Get and set Apache Spark configuration properties in a notebook

Written by mathan.pillai

Last published at: May 26th, 2022

In most cases, you set the Spark config (AWS | Azure) at the cluster level. However, there may be instances when you need to check (or set) the values of specific Spark configuration properties in a notebook.

This article shows you how to display the current value of a Spark configuration property in a notebook. It also shows you how to set a new value for a Spark configuration property in a notebook.

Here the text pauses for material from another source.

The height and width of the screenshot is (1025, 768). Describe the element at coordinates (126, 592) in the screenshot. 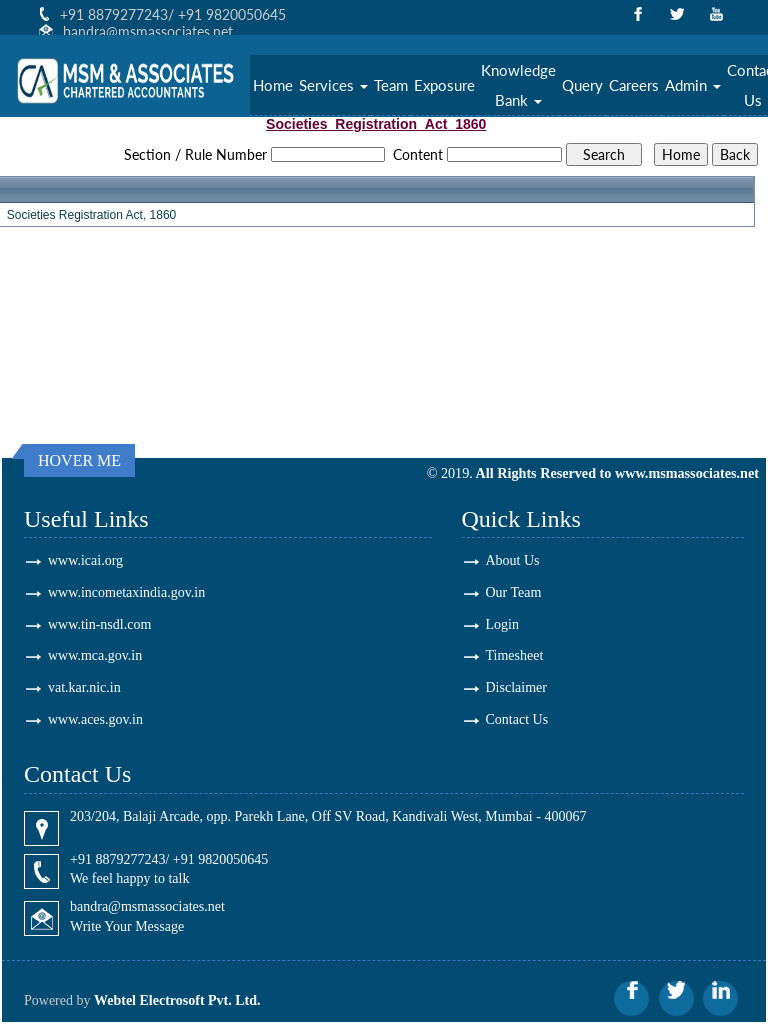 I see `www.incometaxindia.gov.in` at that location.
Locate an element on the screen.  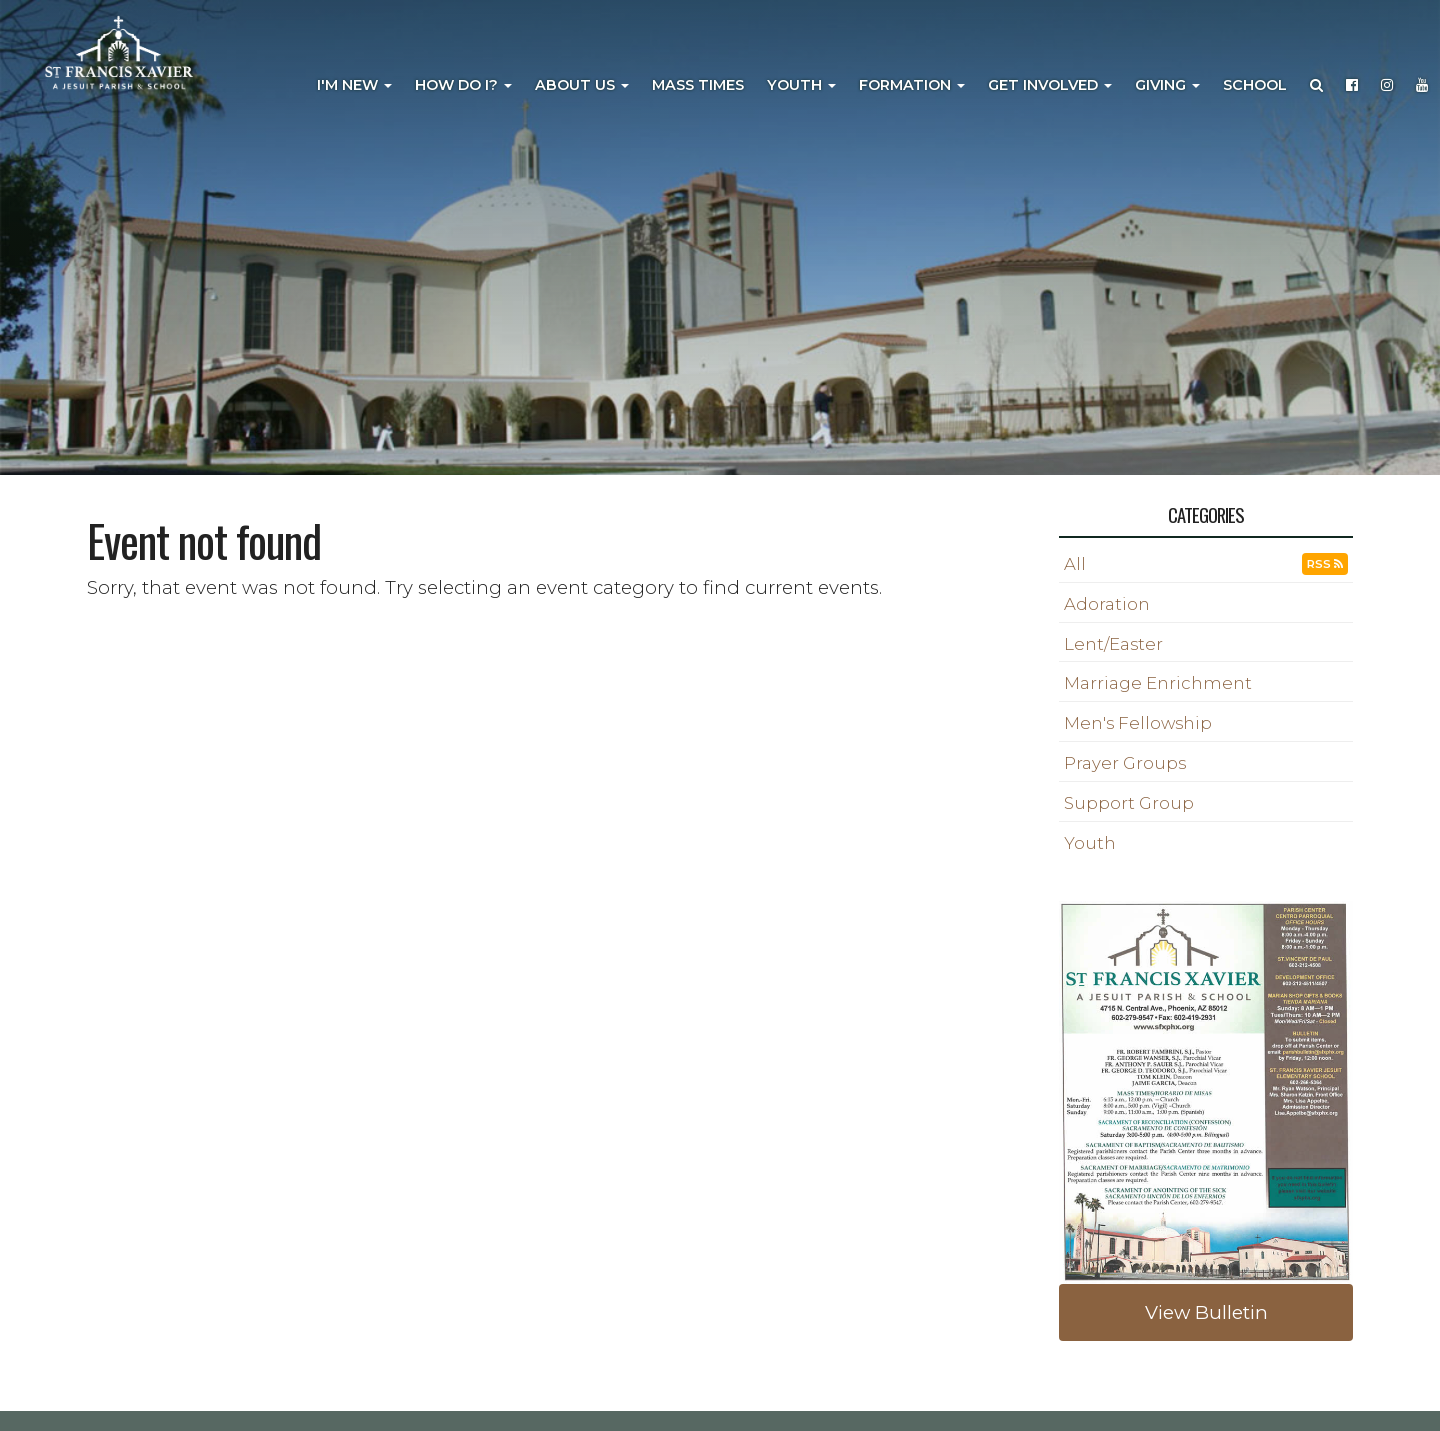 Youth is located at coordinates (801, 85).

Get Spark configuration properties

To get the current value of a Spark config property, evaluate the property without including a value.

Python

%python

spark.conf.get("spark.<name-of-property>")

R

%r

library(SparkR)
sparkR.conf("spark.<name-of-property>")

Scala

%scala

spark.conf.get("spark.<name-of-property>")

SQL

%sql

GET spark.<name-of-property>;

Set Spark configuration properties

To set the value of a Spark configuration property, evaluate the property and assign a value.

Delete

Info

You can only set Spark configuration properties that start with the spark.sql prefix.

Python

%python

spark.conf.set("spark.sql.<name-of-property>", <value>)

R

%r

library(SparkR)
sparkR.session()
sparkR.session(sparkConfig = list(spark.sql.<name-of-property> = "<value>"))

Scala

%scala

spark.conf.set("spark.sql.<name-of-property>", <value>)

SQL

%sql

SET spark.sql.<name-of-property> = <value>;

Examples

Get the current value of spark.rpc.message.maxSize.

%sql

SET spark.rpc.message.maxSize;

Set the value of spark.sql.autoBroadcastJoinThreshold to -1.

%python

spark.conf.set("spark.sql.autoBroadcastJoinThreshold", -1)